ABOUT THIS EXERCISE
In the copy, include every record below exactly as it appears, but no pictures.

DATASET EXCERPTS
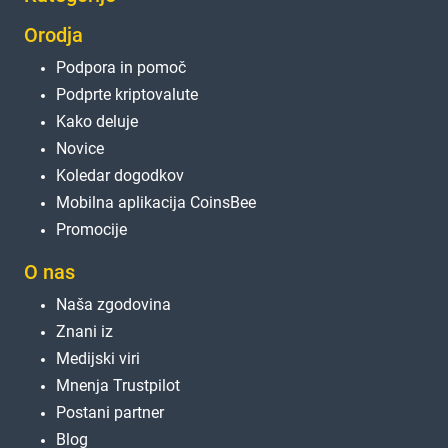
Orodja
Podpora in pomoč
Podprte kriptovalute
Kako deluje
Novice
Koledar dogodkov
Mobilna aplikacija CoinsBee
Promocije
O nas
Naša zgodovina
Znani iz
Medijski viri
Mnenja Trustpilot
Postani partner
Blog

EXERCISE SOLUTION
Orodja
Podpora in pomoč
Podprte kriptovalute
Kako deluje
Novice
Koledar dogodkov
Mobilna aplikacija CoinsBee
Promocije
O nas
Naša zgodovina
Znani iz
Medijski viri
Mnenja Trustpilot
Postani partner
Blog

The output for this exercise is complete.